Теперь-то мы знаем, почему хромосомы так хорошо окрашиваются: ДНК в них отрицательно заряжена благодаря фосфатам в ее каркасе, а сверху она облеплена положительно заряженными белками — гистонами, — которые и отвечают за все прихотливые хромосомные плетения и упорядоченную укладку. Благодаря гистонам хромосомы кое-где плотные и тесно скрученные (или, как говорят серьезные люди, компактизованные), а кое-где распускаются, чтобы сделать возможной работу генов. И все эти области хромосомы окрашиваются по-разному.
Ничего этого Флемминг не знал, и даже слово «хромосома» придумал не он. Однако именно он заметил, что во время клеточного деления на хромосомах образуются перетяжки — те самые «узкие места». Это и есть центромеры, первооткрывателем которых Флемминг, несомненно, и является.

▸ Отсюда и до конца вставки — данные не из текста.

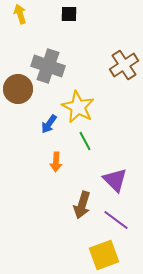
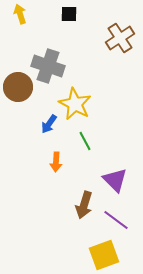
brown cross: moved 4 px left, 27 px up
brown circle: moved 2 px up
yellow star: moved 3 px left, 3 px up
brown arrow: moved 2 px right
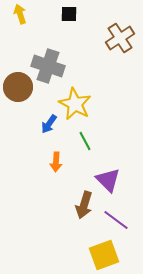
purple triangle: moved 7 px left
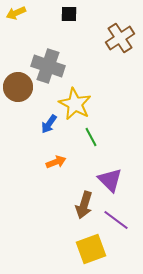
yellow arrow: moved 4 px left, 1 px up; rotated 96 degrees counterclockwise
green line: moved 6 px right, 4 px up
orange arrow: rotated 114 degrees counterclockwise
purple triangle: moved 2 px right
yellow square: moved 13 px left, 6 px up
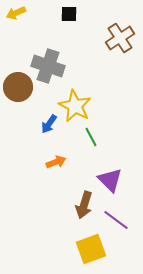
yellow star: moved 2 px down
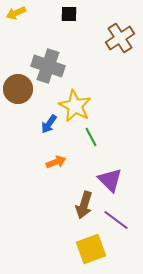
brown circle: moved 2 px down
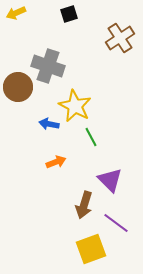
black square: rotated 18 degrees counterclockwise
brown circle: moved 2 px up
blue arrow: rotated 66 degrees clockwise
purple line: moved 3 px down
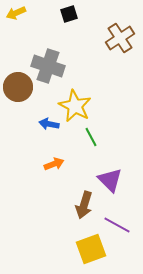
orange arrow: moved 2 px left, 2 px down
purple line: moved 1 px right, 2 px down; rotated 8 degrees counterclockwise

Центромера заявляет о себе не только в мейозе, но и при любом клеточном делении, поэтому мы до сих пор и не спешили объявить ее главным героем нашей истории. Чтобы хромосомы правильно разошлись к полюсам клетки, нужно, чтобы к каждой из них (а они, как мы помним, к этому моменту состоят из двух сестринских хроматид) прикрепились две нити веретена, идущие от разных полюсов клетки. Веретено начинает тянуть хромосомы в разные стороны, а они до последнего цепляются друг за друга, причем именно в области центромер. Наконец центромеры разделяются и хромосомы расходятся.
На самый поверхностный взгляд центромера — это просто некое «место» на ДНК с определенным порядком нуклеотидных букв. Чтобы все сработало, на ней образуется особый белковый сгусток — кинетохор. Именно за кинетохоры и зацепляются тубулиновые нити, чтобы тащить их, каждый в свою сторону. А за то, чтобы центромеры до последнего оставались склеенными, отвечают белки-когезины, о которых шла речь в прошлой главе. В нужный момент этот когезиновый клей как по команде растворяется, веретено сокращается, и клетка переходит к следующим шагам своего деления.
Во втором делении мейоза все именно так и происходит. А вот в первом делении — так, да не совсем. Нити веретена деления прикрепляются к кинетохорам, но теперь к каждой хромосоме подходят не две нити от разных полюсов, а только одна — нам ведь нужно, чтобы сначала разошлись не хроматиды, а гомологичные хромосомы. Хроматиды остаются склеенными друг с другом. Склеивают их опять же когезины, но в мейозе они немного другие, чем при обычных делениях (страшно подумать, сколько разных полезных белков клетка приберегает только для мейотического деления, вот насколько всё это для нее важно!). Эти когезины не растворяются, так что хроматиды остаются вместе. А гомологичные хромосомы до последнего удерживаются вместе, потому что между ними образовались хиазмы — результат кроссинговера. Это тоже важно: чтобы в нужный момент все сработало, веретено должно как следует натянуться, и поэтому микротрубочки тянут за центромеры, то есть за кинетохоры, а хиазмы изо всех сил противостоят этой тяге. Без хиазм весь мейоз пошел бы вкривь и вкось (о некоторых исключениях будет сказано чуть ниже).